Wajah Mas Hans terlihat senang dengan senyum yang mengembang, begitupun dengan diriku yang bergelayut manja di lengan kirinya.
Aku masih ingat dengan jelas bahwa sebelum kami menikah, mas Hans berulang kali bertanya padaku. "Apa kamu benar-benar yakin padaku, Marissa?" tanyanya.
Aku mengerutkan kening karena sudah puluhan kali ia menanyakan hal yang sama. "Apa ada yang membuatku meragu padamu?" tanyaku balik.
"Aku ingin mengajakmu ke suatu tempat." Katanya serius dengan mata yang menatapku gamang, bingung, tajam dan entahlah. Aku tak bisa mengartikannya.
"Ke mana?"
"Besok kau akan tahu."
"Tapi lusa kita akan menikah, mas... "
"Maka dari itu aku ingin mengajamu ke suatu tempat, Marissa... " katanya lagi.
"Baiklah... Baiklah... "
Semenjak pertemuan kami lagi dengan mas Hans kala itu, aku tak ingin lama-lama melangsungkan pernikahan dengannya. Aku memintanya segera memintaku ke Ibu. Dan ketika ibu setuju aku dan dia menikah, aku segera memintanya menikahiku di bulan yang sama. Otomatis dia kaget, kukatakan padanya kalau aku tak ingin kehilangan dia lagi. Jadilah kami pergi ke Bandung mencari restu Ibunya, mama mertuaku sekarang, tapi yang ada Mama malah memintaku dan mas Hans pergi dari rumah dan tak ingin dengar pernikahan lagi dari mulut mas Hans.

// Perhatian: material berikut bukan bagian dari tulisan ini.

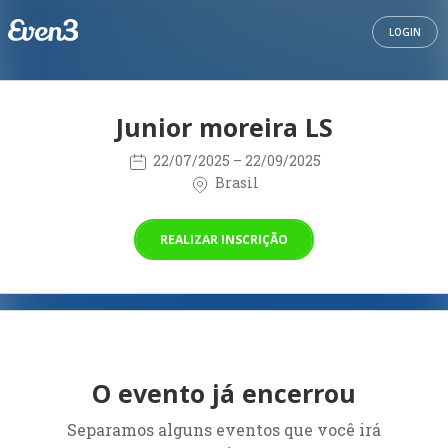
LOGIN
Junior moreira LS
22/07/2025
– 22/09/2025
Brasil
REALIZAR INSCRIÇÃO
O evento já encerrou
Separamos alguns eventos que você irá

Hatiku sakit saat itu, dan hari sudah sangat gelap saat kami melangkahkan kaki keluar rumah. Satu-satunya yang tersisa dari otak kami adalah mencari penginapan terdekat sebelum kami memutuskan kembali pulang ke Malang.

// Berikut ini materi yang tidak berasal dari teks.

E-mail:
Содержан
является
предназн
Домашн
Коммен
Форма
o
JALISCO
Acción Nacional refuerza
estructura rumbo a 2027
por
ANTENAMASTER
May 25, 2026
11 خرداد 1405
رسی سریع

Pukul sepuluh malam akhirnya kami menemukan sebuah penginapan yang masih menyediakan kamar kosong setelah kami memasuki lima hotel sebelumnya dan semuanya penuh. Bagaimana tidak penuh? Hari itu adalah tanggal merah dan weekend pula, jadi banyak keluarga yang memutuskan untuk berlibur panjang.

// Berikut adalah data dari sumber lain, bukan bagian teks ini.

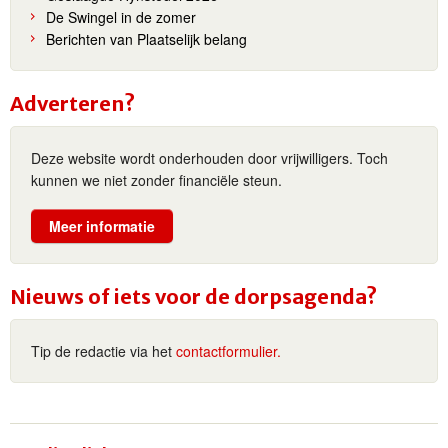
De Swingel in de zomer
Berichten van Plaatselijk belang
Adverteren?
Deze website wordt onderhouden door vrijwilligers. Toch
kunnen we niet zonder financiële steun.
Meer informatie
Nieuws of iets voor de dorpsagenda?
Tip de redactie via het
contactformulier.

"Hanya ada satu kamar yang tersisa." kata petugas hotel itu kepada kami. Aku dan Mas Hans saling pandang bingung. Petugas lelaki di hadapan kami menunggu.
"Kita cari tempat lain?" tawarnya padaku.
"Aku sudah lelah mas, aku takut kalau kita tidak akan dapat kamar lagi setelah ini karena hari sudah sangat malam. Dan jika tiba ke sini lagi, bukan tak mungkin kamarnya akan terisi... " kataku seraya melirik petugas yang berdiri di balik meja resepsionis.
"Pesan kamar itu, mas." kata Mas Hans akhirnya. Aku bernapas lega. "Double bad, kan mas?" tanya Mas Hans memastikan.
"Maaf pak, single bad." kata petugas itu. Mas Hans kembali menatapku sejenak lalu ia akhirnya mengangguk ke arah petugas tersebut.
Setelah menerima kunci, aku dan mas Hans langsung menuju kamar yang telah kami pesan. Penginapan yang kami temukan hanya berlantai tiga, setiap lantai ada sekitar 6-7 kamar dan kami berada di lantai dua.
Kamar yang kami pesan lumayan luas dengan kamar mandi dalam yang bersih dan wangi. Harga penginapan inipun terbilang cukup murah.
Mas Hans menawarkan kamar mandi padaku sebelum ia menggunakannya. Aku pun mengangguk dan bergegas menuju kamar mandi yang tersedia. Seluruh tubuhku terasa lengket dan bau. Seharian berada di jalan membuat tubuhku merasa sangat letih, jadi ketika aku berendam air hangat di bathub aku tertidur tanpa sengaja dan bunyi gedoran pintu kamar mandi akhirnya menggugah mataku yang masih terasa sangat berat.
Suara mas Hans yang syarat cemas itu segera kusahut. Aku bergegas menyelesaikan ritual mandi dan hanya mengenakan bathrobe yang telah disediakan oleh pihak penginapan di dalam kamar mandi.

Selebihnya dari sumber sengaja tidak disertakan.